# Supplied information
-=-=-=-=-

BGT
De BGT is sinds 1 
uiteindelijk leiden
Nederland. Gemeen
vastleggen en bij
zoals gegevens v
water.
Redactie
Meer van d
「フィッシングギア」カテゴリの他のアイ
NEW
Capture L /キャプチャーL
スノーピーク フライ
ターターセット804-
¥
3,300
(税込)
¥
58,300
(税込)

-=-=-=-=-

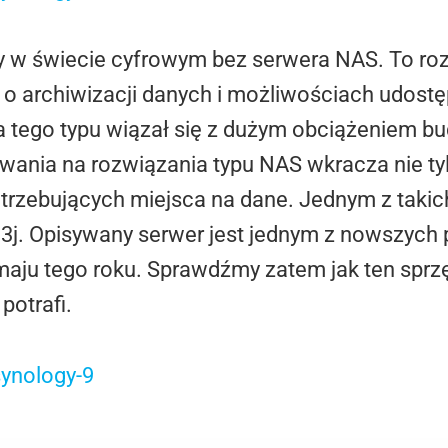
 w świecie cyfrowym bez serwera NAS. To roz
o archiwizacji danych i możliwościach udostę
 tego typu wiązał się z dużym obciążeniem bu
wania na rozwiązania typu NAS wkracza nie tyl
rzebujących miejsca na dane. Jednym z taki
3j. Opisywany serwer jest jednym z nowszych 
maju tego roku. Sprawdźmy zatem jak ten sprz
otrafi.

-=-=-=-=-

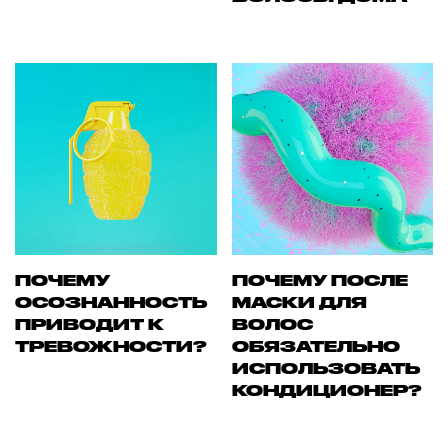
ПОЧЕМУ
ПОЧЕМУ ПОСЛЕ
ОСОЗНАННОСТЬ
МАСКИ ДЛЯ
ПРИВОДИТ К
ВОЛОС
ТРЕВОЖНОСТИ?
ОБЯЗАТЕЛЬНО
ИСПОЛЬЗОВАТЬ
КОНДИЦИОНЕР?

-=-=-=-=-

# Required action
Among the lines above, find those with the word "tego" and list them.

# Exercise solution
 tego typu wiązał się z dużym obciążeniem bu
maju tego roku. Sprawdźmy zatem jak ten sprz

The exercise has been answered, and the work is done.